Assignment:
Using the data below, report how many lines hold the word "bottom". Include nothing else in the reply.

Dataset items
● ● ● ● ●
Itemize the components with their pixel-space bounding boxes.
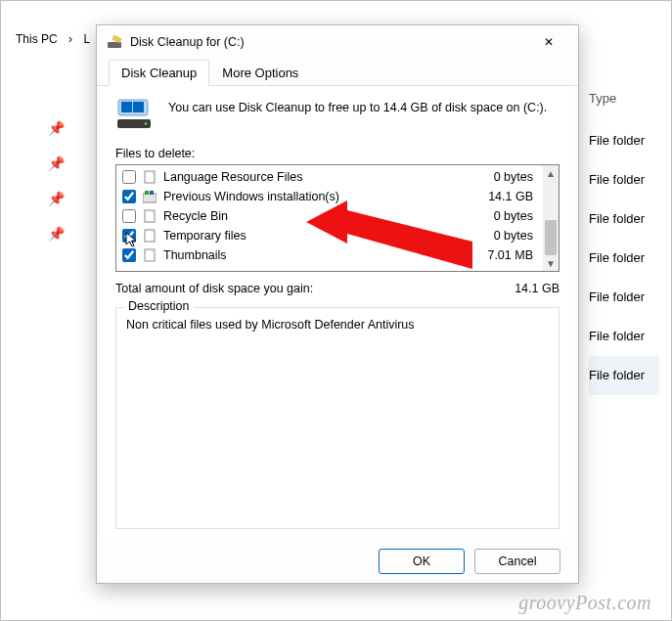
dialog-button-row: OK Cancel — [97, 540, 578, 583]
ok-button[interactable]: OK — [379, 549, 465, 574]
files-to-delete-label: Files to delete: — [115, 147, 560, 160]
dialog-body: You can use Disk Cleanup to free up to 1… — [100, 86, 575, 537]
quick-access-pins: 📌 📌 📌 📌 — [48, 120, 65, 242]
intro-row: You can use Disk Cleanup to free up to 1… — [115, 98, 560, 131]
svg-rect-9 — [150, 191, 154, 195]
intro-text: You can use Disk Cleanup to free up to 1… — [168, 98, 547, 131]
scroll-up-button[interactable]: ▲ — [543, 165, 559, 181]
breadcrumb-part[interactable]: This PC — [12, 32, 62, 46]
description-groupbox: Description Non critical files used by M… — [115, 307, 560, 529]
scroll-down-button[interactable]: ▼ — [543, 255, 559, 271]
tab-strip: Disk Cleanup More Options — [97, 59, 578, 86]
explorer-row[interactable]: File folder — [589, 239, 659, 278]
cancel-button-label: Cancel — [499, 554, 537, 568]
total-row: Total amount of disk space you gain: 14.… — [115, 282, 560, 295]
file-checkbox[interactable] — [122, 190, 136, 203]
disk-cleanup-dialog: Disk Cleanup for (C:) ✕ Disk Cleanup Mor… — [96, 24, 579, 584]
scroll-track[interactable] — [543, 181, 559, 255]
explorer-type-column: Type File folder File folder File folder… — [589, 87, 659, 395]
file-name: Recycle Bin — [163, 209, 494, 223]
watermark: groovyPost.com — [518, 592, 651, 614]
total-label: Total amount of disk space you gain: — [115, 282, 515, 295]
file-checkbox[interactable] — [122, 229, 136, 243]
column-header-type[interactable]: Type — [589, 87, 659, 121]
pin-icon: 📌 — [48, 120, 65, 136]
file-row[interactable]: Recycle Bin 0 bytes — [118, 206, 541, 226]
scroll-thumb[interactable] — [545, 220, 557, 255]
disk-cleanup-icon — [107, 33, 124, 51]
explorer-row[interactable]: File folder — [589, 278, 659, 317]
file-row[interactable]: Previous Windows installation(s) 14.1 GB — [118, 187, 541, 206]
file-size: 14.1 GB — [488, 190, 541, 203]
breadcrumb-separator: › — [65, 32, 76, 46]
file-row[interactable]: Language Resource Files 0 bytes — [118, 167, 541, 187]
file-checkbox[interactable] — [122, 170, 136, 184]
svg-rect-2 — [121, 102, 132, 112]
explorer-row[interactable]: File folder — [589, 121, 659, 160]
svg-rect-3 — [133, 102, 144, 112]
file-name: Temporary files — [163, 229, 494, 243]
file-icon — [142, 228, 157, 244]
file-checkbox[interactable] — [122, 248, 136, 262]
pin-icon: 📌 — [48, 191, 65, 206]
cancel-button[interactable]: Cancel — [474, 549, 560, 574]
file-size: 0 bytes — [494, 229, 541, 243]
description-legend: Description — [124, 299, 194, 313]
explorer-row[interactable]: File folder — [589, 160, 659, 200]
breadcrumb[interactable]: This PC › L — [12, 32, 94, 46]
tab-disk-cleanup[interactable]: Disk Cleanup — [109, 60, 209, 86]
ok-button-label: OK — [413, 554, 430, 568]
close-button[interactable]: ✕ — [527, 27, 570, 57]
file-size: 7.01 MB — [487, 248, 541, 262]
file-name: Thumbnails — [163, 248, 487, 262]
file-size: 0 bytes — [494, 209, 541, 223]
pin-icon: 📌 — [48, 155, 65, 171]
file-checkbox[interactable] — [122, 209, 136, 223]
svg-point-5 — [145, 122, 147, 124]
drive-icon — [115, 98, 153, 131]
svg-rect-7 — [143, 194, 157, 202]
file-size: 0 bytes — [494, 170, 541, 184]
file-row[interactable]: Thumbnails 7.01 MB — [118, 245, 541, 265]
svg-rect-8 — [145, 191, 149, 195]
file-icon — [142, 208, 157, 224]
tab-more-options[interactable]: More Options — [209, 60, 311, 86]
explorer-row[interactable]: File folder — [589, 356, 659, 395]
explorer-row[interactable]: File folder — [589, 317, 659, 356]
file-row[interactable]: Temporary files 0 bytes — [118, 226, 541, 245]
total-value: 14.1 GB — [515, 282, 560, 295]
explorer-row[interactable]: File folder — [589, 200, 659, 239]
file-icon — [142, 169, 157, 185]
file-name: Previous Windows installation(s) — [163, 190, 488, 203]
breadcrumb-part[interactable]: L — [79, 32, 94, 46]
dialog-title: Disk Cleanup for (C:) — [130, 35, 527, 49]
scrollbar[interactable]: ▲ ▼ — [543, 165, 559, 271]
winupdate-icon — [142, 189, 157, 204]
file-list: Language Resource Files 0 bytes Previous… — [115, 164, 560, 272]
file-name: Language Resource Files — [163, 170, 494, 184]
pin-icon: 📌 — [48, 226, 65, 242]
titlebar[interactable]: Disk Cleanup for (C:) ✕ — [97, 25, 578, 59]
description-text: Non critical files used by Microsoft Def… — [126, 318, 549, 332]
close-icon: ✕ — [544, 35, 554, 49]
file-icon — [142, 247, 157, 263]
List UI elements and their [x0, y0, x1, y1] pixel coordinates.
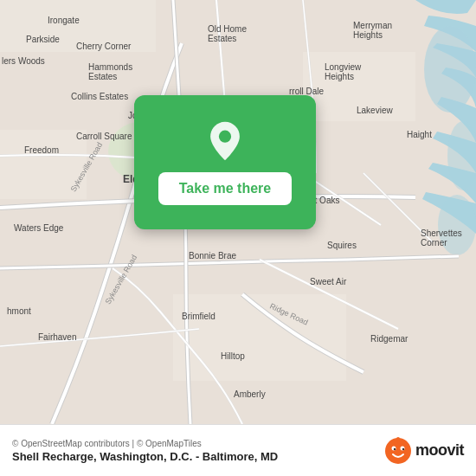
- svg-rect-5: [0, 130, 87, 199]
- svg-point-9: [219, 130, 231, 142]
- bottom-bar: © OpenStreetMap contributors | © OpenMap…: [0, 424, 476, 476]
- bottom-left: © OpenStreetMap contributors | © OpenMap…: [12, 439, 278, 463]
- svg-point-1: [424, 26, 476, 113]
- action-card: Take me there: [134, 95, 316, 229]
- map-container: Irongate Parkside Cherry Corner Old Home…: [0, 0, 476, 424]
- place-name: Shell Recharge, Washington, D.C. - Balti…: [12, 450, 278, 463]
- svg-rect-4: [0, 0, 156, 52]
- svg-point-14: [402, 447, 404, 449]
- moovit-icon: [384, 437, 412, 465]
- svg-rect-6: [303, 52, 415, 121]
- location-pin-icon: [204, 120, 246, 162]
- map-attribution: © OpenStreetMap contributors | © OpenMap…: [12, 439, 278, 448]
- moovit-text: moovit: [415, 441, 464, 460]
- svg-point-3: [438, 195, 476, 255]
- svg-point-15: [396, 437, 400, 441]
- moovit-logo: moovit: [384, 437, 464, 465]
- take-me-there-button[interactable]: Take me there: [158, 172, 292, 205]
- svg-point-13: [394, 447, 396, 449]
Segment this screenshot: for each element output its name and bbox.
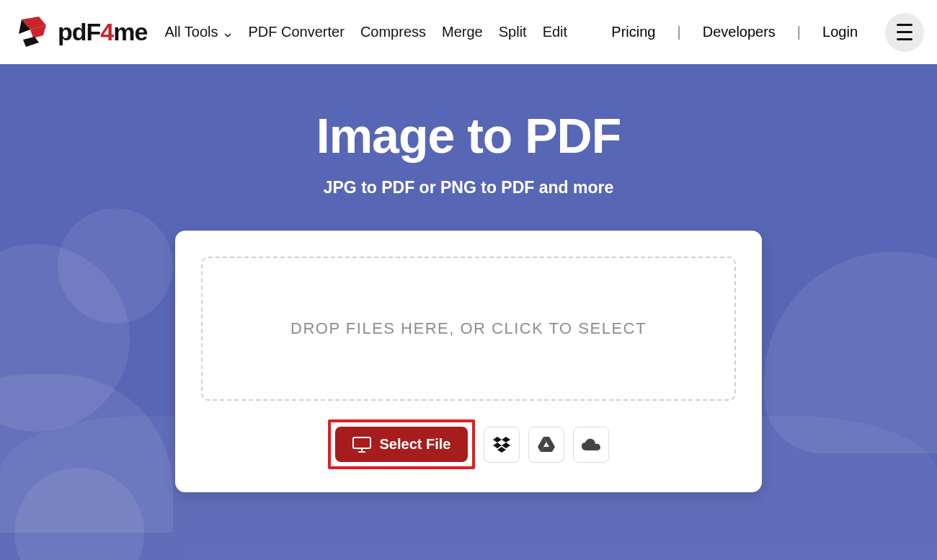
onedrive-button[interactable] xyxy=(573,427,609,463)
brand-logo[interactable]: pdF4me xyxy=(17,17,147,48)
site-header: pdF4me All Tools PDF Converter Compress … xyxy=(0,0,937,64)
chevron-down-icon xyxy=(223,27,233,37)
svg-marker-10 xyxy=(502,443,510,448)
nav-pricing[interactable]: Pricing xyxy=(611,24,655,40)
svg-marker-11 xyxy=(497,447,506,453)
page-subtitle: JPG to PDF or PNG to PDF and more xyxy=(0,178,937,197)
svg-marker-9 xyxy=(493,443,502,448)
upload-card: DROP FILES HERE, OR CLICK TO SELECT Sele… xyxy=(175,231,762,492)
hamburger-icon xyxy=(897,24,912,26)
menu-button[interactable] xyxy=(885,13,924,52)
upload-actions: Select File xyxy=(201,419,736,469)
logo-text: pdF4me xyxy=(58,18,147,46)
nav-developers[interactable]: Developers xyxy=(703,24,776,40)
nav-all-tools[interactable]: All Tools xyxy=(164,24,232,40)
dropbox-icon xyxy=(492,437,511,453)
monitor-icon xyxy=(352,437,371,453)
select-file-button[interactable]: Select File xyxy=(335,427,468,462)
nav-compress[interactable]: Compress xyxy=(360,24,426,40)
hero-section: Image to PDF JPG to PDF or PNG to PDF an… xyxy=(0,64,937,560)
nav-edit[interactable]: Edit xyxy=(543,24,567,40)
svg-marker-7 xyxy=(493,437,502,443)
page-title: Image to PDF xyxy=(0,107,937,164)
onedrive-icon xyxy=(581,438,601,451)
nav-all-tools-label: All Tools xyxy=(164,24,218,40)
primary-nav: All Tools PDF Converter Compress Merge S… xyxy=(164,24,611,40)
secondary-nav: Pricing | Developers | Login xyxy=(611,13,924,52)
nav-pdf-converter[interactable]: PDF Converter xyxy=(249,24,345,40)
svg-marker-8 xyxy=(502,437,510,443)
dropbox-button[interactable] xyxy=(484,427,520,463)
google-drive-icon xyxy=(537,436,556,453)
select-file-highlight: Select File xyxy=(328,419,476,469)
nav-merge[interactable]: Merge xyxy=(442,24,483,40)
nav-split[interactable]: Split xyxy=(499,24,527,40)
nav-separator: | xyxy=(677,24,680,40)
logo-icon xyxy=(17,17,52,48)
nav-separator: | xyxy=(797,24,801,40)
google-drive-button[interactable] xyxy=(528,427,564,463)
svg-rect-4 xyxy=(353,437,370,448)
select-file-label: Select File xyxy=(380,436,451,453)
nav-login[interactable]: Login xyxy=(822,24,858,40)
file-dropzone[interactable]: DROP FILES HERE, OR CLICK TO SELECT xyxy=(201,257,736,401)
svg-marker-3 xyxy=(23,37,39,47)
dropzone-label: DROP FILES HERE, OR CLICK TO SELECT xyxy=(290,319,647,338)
● ● ● ● ●
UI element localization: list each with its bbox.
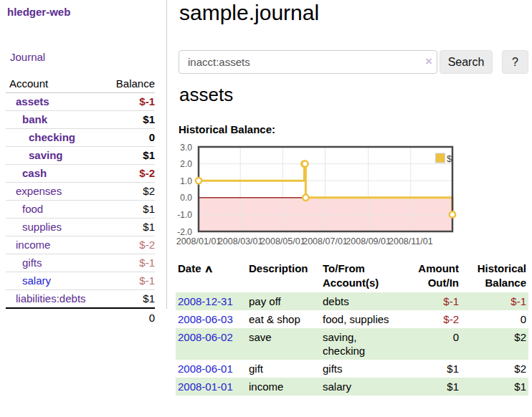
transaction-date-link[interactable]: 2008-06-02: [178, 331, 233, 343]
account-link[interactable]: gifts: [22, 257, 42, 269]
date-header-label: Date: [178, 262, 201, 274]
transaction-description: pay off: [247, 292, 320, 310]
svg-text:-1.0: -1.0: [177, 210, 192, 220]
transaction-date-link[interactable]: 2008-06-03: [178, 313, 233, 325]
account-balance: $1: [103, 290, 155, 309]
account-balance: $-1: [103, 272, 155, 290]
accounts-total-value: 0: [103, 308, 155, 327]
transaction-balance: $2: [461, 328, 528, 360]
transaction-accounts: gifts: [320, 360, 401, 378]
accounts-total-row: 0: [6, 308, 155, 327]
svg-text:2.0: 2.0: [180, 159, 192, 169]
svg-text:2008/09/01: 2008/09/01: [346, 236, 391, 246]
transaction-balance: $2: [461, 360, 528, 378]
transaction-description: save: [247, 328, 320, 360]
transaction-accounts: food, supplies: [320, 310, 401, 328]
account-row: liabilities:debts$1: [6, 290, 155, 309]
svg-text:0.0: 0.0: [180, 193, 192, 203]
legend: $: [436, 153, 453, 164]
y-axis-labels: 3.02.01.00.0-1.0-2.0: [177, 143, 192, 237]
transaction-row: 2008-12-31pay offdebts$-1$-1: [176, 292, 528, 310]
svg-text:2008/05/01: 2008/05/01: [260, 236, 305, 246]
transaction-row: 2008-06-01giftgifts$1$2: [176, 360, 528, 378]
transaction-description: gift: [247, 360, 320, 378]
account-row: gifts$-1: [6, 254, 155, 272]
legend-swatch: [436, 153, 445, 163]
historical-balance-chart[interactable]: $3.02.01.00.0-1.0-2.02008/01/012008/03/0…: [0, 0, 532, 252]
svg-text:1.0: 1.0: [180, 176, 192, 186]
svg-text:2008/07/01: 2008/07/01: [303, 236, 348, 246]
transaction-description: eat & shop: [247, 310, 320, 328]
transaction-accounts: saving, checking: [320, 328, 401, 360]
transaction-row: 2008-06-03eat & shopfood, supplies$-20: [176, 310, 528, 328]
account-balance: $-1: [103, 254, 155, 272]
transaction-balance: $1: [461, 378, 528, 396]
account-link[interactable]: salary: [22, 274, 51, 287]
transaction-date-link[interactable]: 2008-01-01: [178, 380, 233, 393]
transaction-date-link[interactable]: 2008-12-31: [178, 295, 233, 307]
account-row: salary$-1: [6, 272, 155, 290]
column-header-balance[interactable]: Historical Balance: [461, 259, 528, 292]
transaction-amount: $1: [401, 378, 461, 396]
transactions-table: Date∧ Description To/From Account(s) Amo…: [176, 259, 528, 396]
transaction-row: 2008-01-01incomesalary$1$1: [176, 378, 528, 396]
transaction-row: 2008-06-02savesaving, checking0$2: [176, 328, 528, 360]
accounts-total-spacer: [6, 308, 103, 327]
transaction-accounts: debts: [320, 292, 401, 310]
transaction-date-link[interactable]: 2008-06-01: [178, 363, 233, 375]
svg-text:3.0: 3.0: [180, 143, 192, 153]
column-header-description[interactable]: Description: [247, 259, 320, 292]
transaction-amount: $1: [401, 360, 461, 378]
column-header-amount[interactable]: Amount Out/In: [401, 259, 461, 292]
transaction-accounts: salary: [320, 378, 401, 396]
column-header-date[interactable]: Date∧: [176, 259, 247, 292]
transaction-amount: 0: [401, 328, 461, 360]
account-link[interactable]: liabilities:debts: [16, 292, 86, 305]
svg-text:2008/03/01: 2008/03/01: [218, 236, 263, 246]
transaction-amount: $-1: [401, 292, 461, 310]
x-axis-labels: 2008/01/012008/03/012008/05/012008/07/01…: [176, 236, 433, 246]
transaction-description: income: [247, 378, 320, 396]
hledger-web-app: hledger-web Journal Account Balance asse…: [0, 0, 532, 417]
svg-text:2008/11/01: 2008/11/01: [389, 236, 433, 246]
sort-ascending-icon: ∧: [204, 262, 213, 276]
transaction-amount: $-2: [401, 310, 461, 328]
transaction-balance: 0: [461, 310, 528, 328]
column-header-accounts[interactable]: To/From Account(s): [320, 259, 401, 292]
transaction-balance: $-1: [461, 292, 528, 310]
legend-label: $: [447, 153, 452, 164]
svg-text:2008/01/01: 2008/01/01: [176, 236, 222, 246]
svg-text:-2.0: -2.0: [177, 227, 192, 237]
● ● ● ● ●
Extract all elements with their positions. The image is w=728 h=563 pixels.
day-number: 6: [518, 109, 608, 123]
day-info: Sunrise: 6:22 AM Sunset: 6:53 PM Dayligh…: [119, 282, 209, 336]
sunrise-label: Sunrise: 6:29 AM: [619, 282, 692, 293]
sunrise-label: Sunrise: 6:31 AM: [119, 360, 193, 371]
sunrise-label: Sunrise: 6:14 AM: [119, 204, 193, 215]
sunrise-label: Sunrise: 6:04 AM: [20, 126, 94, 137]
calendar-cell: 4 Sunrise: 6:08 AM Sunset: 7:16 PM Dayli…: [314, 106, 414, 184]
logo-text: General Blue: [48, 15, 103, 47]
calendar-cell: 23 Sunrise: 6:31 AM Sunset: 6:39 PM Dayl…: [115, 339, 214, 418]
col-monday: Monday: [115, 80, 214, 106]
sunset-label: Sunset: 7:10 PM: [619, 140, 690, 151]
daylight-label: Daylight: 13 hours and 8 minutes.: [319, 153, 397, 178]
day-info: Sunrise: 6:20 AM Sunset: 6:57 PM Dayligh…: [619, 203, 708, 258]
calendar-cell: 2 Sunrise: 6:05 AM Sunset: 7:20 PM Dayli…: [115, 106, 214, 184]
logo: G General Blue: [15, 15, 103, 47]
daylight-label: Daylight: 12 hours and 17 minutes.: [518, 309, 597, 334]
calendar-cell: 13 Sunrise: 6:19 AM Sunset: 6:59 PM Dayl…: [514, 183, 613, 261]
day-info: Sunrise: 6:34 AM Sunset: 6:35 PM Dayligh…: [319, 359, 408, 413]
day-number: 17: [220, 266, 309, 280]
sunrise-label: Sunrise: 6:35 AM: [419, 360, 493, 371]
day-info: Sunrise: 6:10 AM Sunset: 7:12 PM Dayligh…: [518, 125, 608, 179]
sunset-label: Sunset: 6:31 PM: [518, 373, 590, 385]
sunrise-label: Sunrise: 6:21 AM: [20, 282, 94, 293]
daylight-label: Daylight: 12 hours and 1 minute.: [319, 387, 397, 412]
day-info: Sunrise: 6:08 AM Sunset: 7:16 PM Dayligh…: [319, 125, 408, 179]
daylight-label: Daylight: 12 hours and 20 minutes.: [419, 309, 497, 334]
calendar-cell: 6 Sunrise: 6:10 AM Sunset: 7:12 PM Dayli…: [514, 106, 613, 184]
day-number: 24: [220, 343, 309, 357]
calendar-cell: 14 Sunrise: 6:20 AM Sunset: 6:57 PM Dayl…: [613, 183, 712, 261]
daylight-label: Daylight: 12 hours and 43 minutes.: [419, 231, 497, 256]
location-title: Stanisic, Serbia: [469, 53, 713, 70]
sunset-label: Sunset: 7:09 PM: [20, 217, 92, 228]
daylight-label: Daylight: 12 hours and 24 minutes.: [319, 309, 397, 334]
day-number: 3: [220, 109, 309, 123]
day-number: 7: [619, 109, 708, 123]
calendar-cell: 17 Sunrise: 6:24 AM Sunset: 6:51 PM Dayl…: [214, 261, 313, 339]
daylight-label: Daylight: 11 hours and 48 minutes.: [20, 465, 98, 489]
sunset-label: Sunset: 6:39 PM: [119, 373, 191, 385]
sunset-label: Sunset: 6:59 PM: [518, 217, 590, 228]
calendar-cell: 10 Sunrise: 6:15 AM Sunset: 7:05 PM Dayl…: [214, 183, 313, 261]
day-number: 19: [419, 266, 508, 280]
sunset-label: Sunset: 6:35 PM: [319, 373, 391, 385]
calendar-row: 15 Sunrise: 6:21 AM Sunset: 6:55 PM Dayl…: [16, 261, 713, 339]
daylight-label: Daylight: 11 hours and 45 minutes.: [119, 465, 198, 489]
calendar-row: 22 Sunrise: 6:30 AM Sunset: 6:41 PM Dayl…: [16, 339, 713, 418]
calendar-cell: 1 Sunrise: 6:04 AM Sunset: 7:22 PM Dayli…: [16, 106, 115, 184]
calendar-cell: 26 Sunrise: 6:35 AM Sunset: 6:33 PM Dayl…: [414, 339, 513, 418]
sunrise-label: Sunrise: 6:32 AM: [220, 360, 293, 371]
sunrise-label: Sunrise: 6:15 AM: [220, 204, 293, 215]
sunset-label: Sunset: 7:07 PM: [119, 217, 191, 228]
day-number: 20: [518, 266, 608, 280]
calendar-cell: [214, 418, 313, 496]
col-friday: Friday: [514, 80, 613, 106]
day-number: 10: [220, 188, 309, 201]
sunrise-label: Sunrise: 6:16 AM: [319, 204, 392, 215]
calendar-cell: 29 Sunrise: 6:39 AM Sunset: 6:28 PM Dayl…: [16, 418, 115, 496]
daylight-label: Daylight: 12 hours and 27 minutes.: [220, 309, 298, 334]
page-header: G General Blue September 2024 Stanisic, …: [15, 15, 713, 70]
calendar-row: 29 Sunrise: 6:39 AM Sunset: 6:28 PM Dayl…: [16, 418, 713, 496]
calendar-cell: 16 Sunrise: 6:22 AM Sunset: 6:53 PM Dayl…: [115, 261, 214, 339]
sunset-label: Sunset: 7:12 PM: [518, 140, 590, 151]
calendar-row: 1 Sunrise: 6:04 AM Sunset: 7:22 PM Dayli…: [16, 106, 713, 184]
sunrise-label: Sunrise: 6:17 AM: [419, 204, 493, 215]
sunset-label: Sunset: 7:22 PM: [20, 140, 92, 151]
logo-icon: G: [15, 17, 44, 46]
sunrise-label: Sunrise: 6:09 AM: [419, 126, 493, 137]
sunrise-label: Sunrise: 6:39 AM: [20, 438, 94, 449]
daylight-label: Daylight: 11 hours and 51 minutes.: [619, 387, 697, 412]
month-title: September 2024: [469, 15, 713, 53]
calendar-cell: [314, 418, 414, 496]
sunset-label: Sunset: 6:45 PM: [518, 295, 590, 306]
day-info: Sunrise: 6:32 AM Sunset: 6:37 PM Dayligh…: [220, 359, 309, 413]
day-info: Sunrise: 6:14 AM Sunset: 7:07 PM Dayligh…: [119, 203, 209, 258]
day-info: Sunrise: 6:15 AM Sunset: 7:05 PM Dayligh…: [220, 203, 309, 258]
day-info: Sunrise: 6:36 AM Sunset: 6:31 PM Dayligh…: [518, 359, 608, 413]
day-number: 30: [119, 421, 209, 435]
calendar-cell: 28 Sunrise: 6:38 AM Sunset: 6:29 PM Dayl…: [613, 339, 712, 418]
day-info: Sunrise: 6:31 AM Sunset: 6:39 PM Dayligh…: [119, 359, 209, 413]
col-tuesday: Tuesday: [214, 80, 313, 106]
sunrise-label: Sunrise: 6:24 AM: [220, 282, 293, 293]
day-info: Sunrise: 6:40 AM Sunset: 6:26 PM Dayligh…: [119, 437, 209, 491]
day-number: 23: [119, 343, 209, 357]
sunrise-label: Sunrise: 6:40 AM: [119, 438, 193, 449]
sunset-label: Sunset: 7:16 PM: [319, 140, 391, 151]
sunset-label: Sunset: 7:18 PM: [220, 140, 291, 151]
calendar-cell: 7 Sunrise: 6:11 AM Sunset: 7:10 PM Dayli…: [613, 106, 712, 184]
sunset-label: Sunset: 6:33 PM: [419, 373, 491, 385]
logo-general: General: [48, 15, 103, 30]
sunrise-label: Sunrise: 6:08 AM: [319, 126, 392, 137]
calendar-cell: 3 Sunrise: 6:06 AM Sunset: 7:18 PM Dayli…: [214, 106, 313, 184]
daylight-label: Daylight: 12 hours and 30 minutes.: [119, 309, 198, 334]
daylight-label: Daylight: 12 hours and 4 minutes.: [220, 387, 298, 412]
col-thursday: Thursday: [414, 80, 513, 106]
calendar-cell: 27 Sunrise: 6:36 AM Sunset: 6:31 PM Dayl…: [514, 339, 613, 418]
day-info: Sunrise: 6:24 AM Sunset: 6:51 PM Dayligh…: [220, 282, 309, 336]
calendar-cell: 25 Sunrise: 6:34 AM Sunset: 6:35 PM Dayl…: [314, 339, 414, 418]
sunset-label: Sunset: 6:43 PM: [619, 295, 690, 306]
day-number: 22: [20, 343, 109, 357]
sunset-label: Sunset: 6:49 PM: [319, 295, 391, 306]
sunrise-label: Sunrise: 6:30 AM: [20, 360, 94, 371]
● ● ● ● ●
Solution for this task:
2